Instructions to follow:
Output all entries verbatim, dropping pictures.

Data to examine:
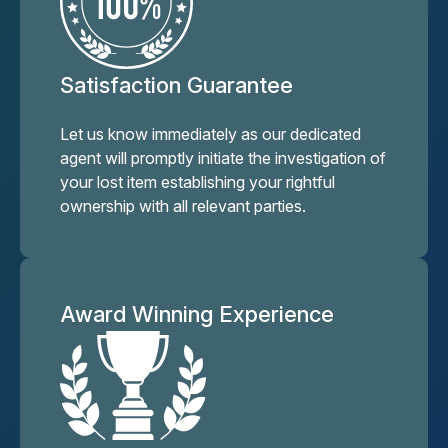
Satisfaction Guarantee
Let us know immediately as our dedicated
agent will promptly initiate the investigation of
your lost item establishing your rightful
ownership with all relevant parties.
Award Winning Experience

Task result:
Satisfaction Guarantee
Let us know immediately as our dedicated
agent will promptly initiate the investigation of
your lost item establishing your rightful
ownership with all relevant parties.
Award Winning Experience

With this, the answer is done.